Wen Cheng venait d'un tel milieu et connaissait parfaitement la situation délicate dans laquelle il s'en trouvait. Aussi, son ton, d'ordinaire nonchalant, laissa place à un sérieux inhabituel. Il voulait que Yao Xingwei comprenne que ce que ce dernier pouvait se permettre de faire n'était peut-être pas à la portée de Yan Luan.

Yan Luan n'est pas un objet esthétiquement plaisant. On peut jouer avec quelques fois, puis s'en débarrasser sans aucune responsabilité !

Les paroles de Wen Cheng ont instantanément rendu l'atmosphère dans la pièce pesante.

Mais en même temps, cela fit aussi comprendre aux trois autres, qui avaient vécu dans les nuages depuis leur enfance, que Wen Cheng était différent d'eux.

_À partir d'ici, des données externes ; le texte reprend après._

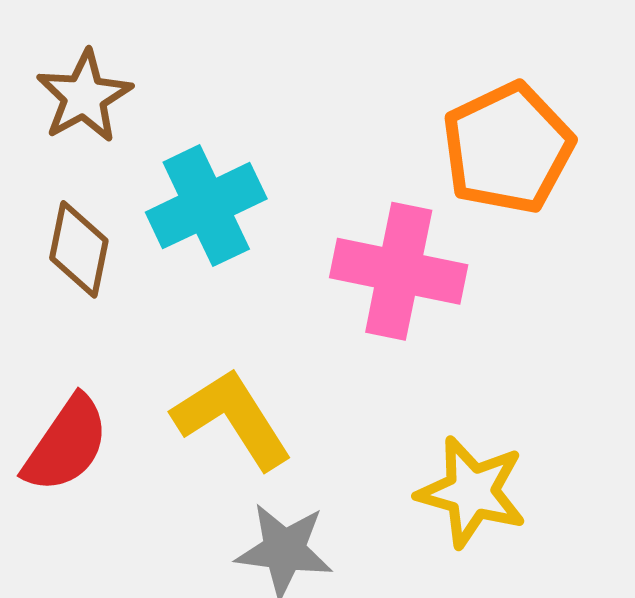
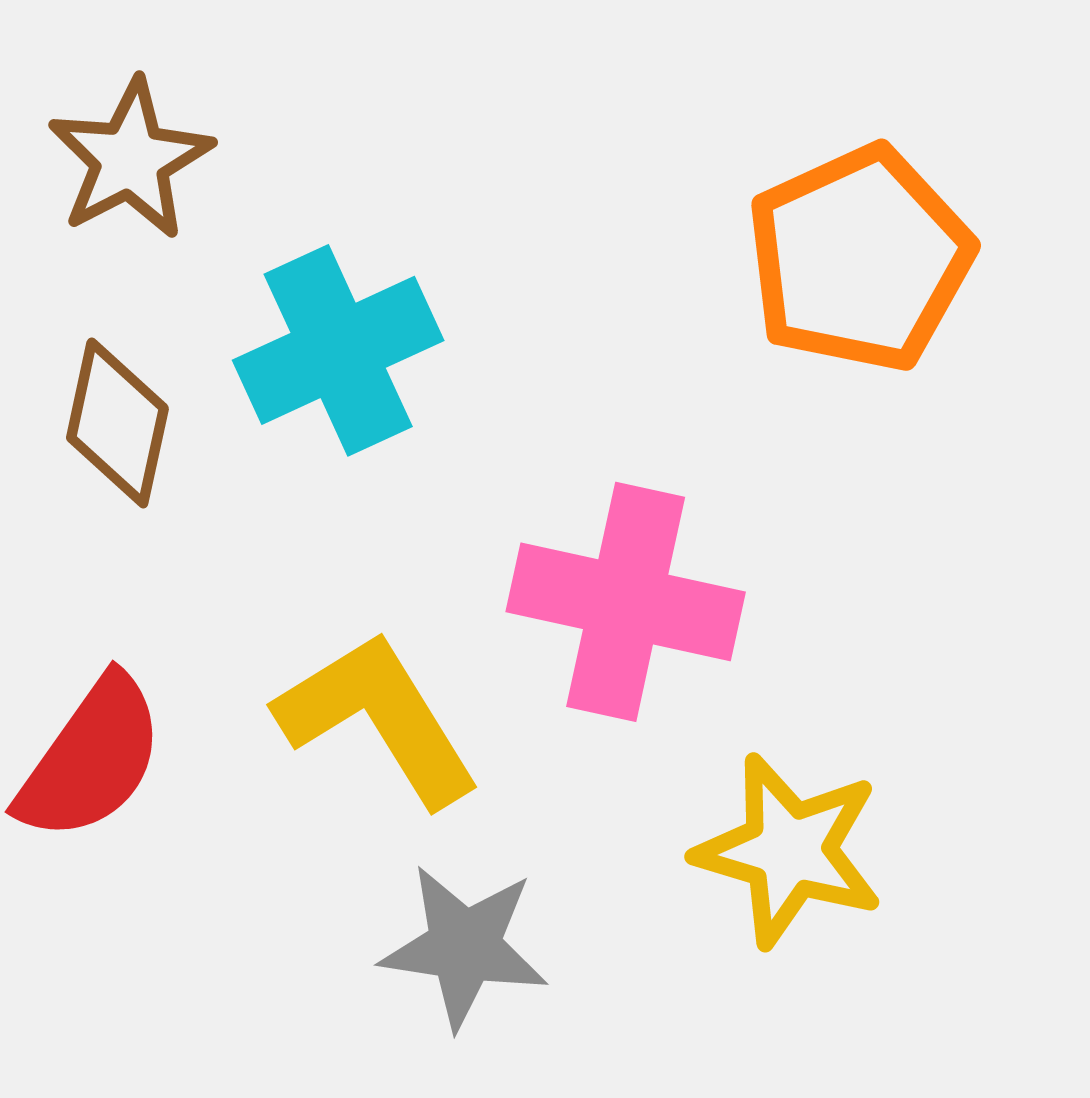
pink cross: (399, 271) -> (626, 602), moved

Il n'était pas un jeune maître élevé dans le luxe. Les souffrances qu'il avait endurées, les pensées et les valeurs qui avaient marqué sa croissance étaient différentes des leurs, mais cet ensemble de valeurs était étroitement lié à celui de Yan Luan.

Yao Xingwei resta silencieux après avoir entendu les paroles de Wen Cheng.

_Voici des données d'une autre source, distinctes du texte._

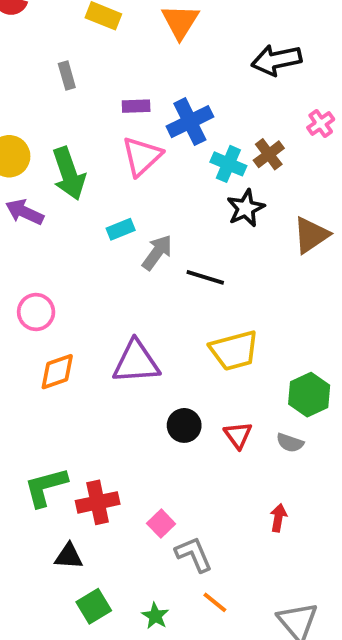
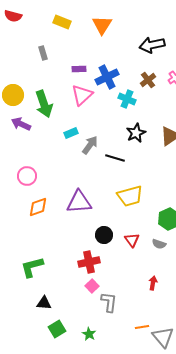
brown cross: (269, 154) -> (148, 80), moved
black star: (246, 208) -> (136, 133), moved
red cross: (98, 502) -> (89, 262), moved
gray L-shape: (194, 554) -> (109, 302), turned 30
orange line: (215, 602) -> (142, 327), moved, turned -48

He Haobo et Gu Yuning acquiescèrent.

Finalement, He Haobo intervint pour détendre l'atmosphère tendue. Il tapota l'épaule de Yao Xingwei et dit : « Je te l'ai déjà dit, Yan Luan est différent de Wen Cheng. Il a encore du chemin à parcourir. Ne flirte pas avec les autres pour un simple coup de foudre passager. »

Wen Cheng était très reconnaissant envers He Haobo d'avoir pris l'initiative

; c'était exactement ce qu'il voulait dire. Cependant, il ne s'attendait pas à ce que Yao Xingwei ajoute

:

« Si je n'ai pas changé d'avis d'ici à ce qu'il obtienne son diplôme universitaire, alors je peux le courtiser, n'est-ce pas ? »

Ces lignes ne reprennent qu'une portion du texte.